Treatment options for liver diseases, including hepatitis B, remain limited, and many patients ultimately require a liver transplant. New ways to study the liver are critical for developing therapeutic interventions and filling this treatment gap. Researchers at UHN have created the first comprehensive atlas of liver and immune cells in a widely used preclinical model of chronic Hepatitis B Virus (HBV) infection—a development that could accelerate research into the disease and its progression to liver cancer.
The liver is a vital organ that regulates chemicals in the blood. HBV is a virus that can cause a lifelong (chronic) infection that leads to serious illnesses such as liver scarring and liver cancer (hepatocellular carcinoma, HCC). In end-stage liver disease, the liver can no longer regenerate after injury, making transplantation the primary treatment option.
Studying HBV infection, including disease progression and treatment, remains challenging because there are few experimental models and limited human tissue availability. To address this, researchers sought to characterize a commonly used preclinical model of HBV at a cellular level.
The team generated an atlas of single-cell gene expression data that also includes information on which genes are expressed in which parts of the liver. This atlas captures how tens of thousands of liver and immune cells behave in both healthy conditions and during chronic viral infection in the HBV model.
Using this atlas, the researchers found that the cell population in this preclinical model is comparable to human livers and the immune cells trigger the same kinds of inflammatory responses. The liver atlas also showed that HBV infections in this model lead to gene expression and cellular changes similar to those in the human liver. HBV infections in both the model and in humans activate certain immune cells, called dendritic cells, in the same area of the liver, and T cells become “worn out” over time.
This study highlights that HBV infection affects this well-known preclinical model in similar ways to humans, confirming the model’s importance in liver disease research. This atlas, therefore, offers a powerful new tool for understanding HBV and developing better treatments.

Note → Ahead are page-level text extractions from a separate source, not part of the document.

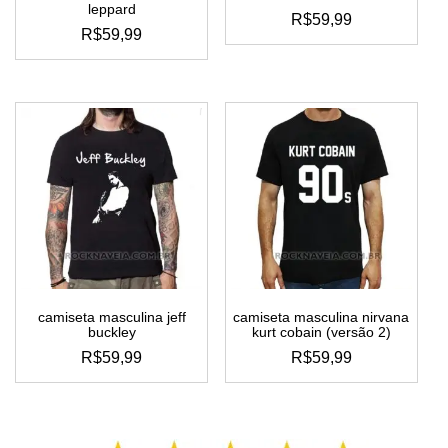
leppard
R$
59,99
R$
59,99
este
este
produto
produto
tem
tem
várias
várias
variantes.
variantes.
as
as
opções
opções
podem
podem
ser
ser
escolhidas
escolhidas
na
na
página
página
do
do
produto
camiseta masculina jeff
camiseta masculina nirvana
produto
buckley
kurt cobain (versão 2)
R$
59,99
R$
59,99
este
este
produto
produto
tem
tem
várias
várias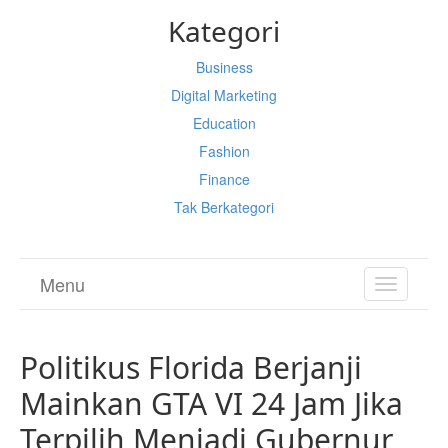
Kategori
Business
Digital Marketing
Education
Fashion
Finance
Tak Berkategori
Menu
TOGGL
NAVIGA
Politikus Florida Berjanji
Mainkan GTA VI 24 Jam Jika
Terpilih Menjadi Gubernur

Zoe Clarke, Jawairia Atif, and Xinle Wang are co-first authors of the study. Zoe Clarke is a PhD Candidate at the University of Toronto (U of T), Dr. Jawairia Atif is a PhD graduate at UHN, and Xinle Wang is a former research student at UHN and a current medical student at U of T.
Dr. Ian McGilvary, Senior Scientist at UHN and Dr. Gary Bader, Affiliate Scientist at Princess Margaret Cancer Centre are co-senior authors of the study. Dr. McGilvary is also a Professor in the Department of Surgery at U of T. Dr. Bader is also a Professor in the Department of Molecular Genetics at U of T.
Dr. Sonya MacParland, a Senior Scientist at UHN, the Research Director of the Ajmera Transplant Centre, and a Professor in the Department of Laboratory Medicine and Pathobiology at U of T, is the co-senior and corresponding author of the study.
This work was supported by the University of Toronto McLaughlin Centre, Canadian Liver Foundation, the Natural Sciences and Engineering Research Council, the Canadian Institutes for Health Research, and UHN Foundation.
Sonya MacParland is a Tier 2 Canada Research Chair in Liver Immunobiology.
Clarke ZA, Atif J, Wang X, Liu LY, Wood L, Camat D, Liu Y, Shiwram A, Hyduk SJ, Chung S, Ma XZ, Manuel J, Lok S, Lau TNH, Thoeni C, Michalak TI, McGilvray ID, Bader GD, MacParland SA. A single-cell atlas of the woodchuck liver reveals cellular programs conserved in human HBV infection. J Hepatol. 2026 Jan 22:S0168-8278(26)00019-X. doi: 10.1016/j.jhep.2025.12.030. Epub ahead of print.